[[ DATA SUPPLIED, beginning ]]

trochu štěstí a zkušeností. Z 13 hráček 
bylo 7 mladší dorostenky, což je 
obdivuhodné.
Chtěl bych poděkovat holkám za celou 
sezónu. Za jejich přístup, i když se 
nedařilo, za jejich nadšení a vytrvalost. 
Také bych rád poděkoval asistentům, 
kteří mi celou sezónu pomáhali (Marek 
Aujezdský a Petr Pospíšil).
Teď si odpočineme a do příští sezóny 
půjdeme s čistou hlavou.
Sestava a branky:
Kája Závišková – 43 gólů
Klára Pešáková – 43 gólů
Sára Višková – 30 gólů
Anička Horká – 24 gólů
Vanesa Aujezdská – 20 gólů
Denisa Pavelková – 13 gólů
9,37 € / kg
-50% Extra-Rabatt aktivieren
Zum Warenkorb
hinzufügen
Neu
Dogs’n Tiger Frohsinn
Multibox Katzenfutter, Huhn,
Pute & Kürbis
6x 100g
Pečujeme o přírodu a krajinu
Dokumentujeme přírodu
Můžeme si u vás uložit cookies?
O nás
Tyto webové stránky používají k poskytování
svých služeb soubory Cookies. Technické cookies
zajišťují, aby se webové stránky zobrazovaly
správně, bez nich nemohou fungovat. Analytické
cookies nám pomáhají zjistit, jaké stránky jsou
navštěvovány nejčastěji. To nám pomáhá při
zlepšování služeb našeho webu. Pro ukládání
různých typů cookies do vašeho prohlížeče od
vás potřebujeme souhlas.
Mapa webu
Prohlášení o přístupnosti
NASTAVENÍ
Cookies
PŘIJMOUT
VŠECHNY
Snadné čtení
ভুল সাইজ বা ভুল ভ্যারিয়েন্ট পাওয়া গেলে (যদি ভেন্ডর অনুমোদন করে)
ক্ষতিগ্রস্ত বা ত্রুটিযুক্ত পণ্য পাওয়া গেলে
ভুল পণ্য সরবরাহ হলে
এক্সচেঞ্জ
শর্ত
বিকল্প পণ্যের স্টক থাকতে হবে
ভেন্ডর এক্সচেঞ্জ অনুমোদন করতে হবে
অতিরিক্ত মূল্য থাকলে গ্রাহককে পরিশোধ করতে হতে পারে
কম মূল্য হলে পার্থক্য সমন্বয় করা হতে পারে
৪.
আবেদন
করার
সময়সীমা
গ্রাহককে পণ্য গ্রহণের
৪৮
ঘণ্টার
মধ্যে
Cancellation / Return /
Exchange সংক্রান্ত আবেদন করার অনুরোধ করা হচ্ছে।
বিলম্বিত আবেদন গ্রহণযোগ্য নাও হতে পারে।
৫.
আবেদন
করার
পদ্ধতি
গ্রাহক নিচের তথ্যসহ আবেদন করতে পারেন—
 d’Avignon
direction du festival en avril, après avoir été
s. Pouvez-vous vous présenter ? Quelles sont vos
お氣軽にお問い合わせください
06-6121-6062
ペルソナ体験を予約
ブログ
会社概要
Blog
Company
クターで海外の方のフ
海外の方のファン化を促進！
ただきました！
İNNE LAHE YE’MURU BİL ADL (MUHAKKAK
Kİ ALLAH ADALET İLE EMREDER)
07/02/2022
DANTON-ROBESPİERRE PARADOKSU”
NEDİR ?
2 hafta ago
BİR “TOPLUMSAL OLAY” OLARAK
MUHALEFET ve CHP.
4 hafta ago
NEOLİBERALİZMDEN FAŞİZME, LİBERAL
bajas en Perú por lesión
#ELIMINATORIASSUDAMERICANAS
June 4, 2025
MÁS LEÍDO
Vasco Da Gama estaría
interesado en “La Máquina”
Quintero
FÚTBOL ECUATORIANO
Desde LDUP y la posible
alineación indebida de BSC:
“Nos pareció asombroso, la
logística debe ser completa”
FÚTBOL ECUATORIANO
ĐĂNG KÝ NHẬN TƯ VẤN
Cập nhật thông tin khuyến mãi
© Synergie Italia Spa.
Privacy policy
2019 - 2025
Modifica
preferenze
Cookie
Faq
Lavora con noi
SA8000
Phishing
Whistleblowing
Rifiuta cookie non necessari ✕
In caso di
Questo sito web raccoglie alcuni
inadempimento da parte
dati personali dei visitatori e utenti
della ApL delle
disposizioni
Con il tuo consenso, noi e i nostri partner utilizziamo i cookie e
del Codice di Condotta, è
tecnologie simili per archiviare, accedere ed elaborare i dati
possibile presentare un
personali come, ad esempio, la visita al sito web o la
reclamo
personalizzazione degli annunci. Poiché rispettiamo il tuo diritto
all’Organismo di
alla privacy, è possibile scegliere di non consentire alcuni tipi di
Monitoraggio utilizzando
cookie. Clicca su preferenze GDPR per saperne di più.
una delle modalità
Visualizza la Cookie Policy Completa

[[ DATA SUPPLIED, end ]]

▸ DIRECTIONS FOR THIS TASK
Word for word, write out every entry shown above.

▸ ANSWER TO THE PROBLEM
trochu štěstí a zkušeností. Z 13 hráček 
bylo 7 mladší dorostenky, což je 
obdivuhodné.
Chtěl bych poděkovat holkám za celou 
sezónu. Za jejich přístup, i když se 
nedařilo, za jejich nadšení a vytrvalost. 
Také bych rád poděkoval asistentům, 
kteří mi celou sezónu pomáhali (Marek 
Aujezdský a Petr Pospíšil).
Teď si odpočineme a do příští sezóny 
půjdeme s čistou hlavou.
Sestava a branky:
Kája Závišková – 43 gólů
Klára Pešáková – 43 gólů
Sára Višková – 30 gólů
Anička Horká – 24 gólů
Vanesa Aujezdská – 20 gólů
Denisa Pavelková – 13 gólů
9,37 € / kg
-50% Extra-Rabatt aktivieren
Zum Warenkorb
hinzufügen
Neu
Dogs’n Tiger Frohsinn
Multibox Katzenfutter, Huhn,
Pute & Kürbis
6x 100g
Pečujeme o přírodu a krajinu
Dokumentujeme přírodu
Můžeme si u vás uložit cookies?
O nás
Tyto webové stránky používají k poskytování
svých služeb soubory Cookies. Technické cookies
zajišťují, aby se webové stránky zobrazovaly
správně, bez nich nemohou fungovat. Analytické
cookies nám pomáhají zjistit, jaké stránky jsou
navštěvovány nejčastěji. To nám pomáhá při
zlepšování služeb našeho webu. Pro ukládání
různých typů cookies do vašeho prohlížeče od
vás potřebujeme souhlas.
Mapa webu
Prohlášení o přístupnosti
NASTAVENÍ
Cookies
PŘIJMOUT
VŠECHNY
Snadné čtení
ভুল সাইজ বা ভুল ভ্যারিয়েন্ট পাওয়া গেলে (যদি ভেন্ডর অনুমোদন করে)
ক্ষতিগ্রস্ত বা ত্রুটিযুক্ত পণ্য পাওয়া গেলে
ভুল পণ্য সরবরাহ হলে
এক্সচেঞ্জ
শর্ত
বিকল্প পণ্যের স্টক থাকতে হবে
ভেন্ডর এক্সচেঞ্জ অনুমোদন করতে হবে
অতিরিক্ত মূল্য থাকলে গ্রাহককে পরিশোধ করতে হতে পারে
কম মূল্য হলে পার্থক্য সমন্বয় করা হতে পারে
৪.
আবেদন
করার
সময়সীমা
গ্রাহককে পণ্য গ্রহণের
৪৮
ঘণ্টার
মধ্যে
Cancellation / Return /
Exchange সংক্রান্ত আবেদন করার অনুরোধ করা হচ্ছে।
বিলম্বিত আবেদন গ্রহণযোগ্য নাও হতে পারে।
৫.
আবেদন
করার
পদ্ধতি
গ্রাহক নিচের তথ্যসহ আবেদন করতে পারেন—
 d’Avignon
direction du festival en avril, après avoir été
s. Pouvez-vous vous présenter ? Quelles sont vos
お氣軽にお問い合わせください
06-6121-6062
ペルソナ体験を予約
ブログ
会社概要
Blog
Company
クターで海外の方のフ
海外の方のファン化を促進！
ただきました！
İNNE LAHE YE’MURU BİL ADL (MUHAKKAK
Kİ ALLAH ADALET İLE EMREDER)
07/02/2022
DANTON-ROBESPİERRE PARADOKSU”
NEDİR ?
2 hafta ago
BİR “TOPLUMSAL OLAY” OLARAK
MUHALEFET ve CHP.
4 hafta ago
NEOLİBERALİZMDEN FAŞİZME, LİBERAL
bajas en Perú por lesión
#ELIMINATORIASSUDAMERICANAS
June 4, 2025
MÁS LEÍDO
Vasco Da Gama estaría
interesado en “La Máquina”
Quintero
FÚTBOL ECUATORIANO
Desde LDUP y la posible
alineación indebida de BSC:
“Nos pareció asombroso, la
logística debe ser completa”
FÚTBOL ECUATORIANO
ĐĂNG KÝ NHẬN TƯ VẤN
Cập nhật thông tin khuyến mãi
© Synergie Italia Spa.
Privacy policy
2019 - 2025
Modifica
preferenze
Cookie
Faq
Lavora con noi
SA8000
Phishing
Whistleblowing
Rifiuta cookie non necessari ✕
In caso di
Questo sito web raccoglie alcuni
inadempimento da parte
dati personali dei visitatori e utenti
della ApL delle
disposizioni
Con il tuo consenso, noi e i nostri partner utilizziamo i cookie e
del Codice di Condotta, è
tecnologie simili per archiviare, accedere ed elaborare i dati
possibile presentare un
personali come, ad esempio, la visita al sito web o la
reclamo
personalizzazione degli annunci. Poiché rispettiamo il tuo diritto
all’Organismo di
alla privacy, è possibile scegliere di non consentire alcuni tipi di
Monitoraggio utilizzando
cookie. Clicca su preferenze GDPR per saperne di più.
una delle modalità
Visualizza la Cookie Policy Completa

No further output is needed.